- _DIRECTIONS FOR THIS TASK_
In the material below, count the lines where the word "program" appears. Nothing but the number, please.

- _RECORDS TO USE_
****

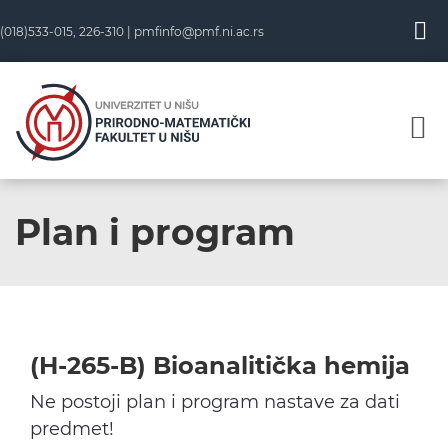
Skip
(018)533-015, 226-310 |
pmfinfo@pmf.ni.ac.rs
to
content
Plan i program
(H-265-B) Bioanalitička hemija
Ne postoji plan i program nastave za dati
predmet!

****

- _ANSWER SPACE_
2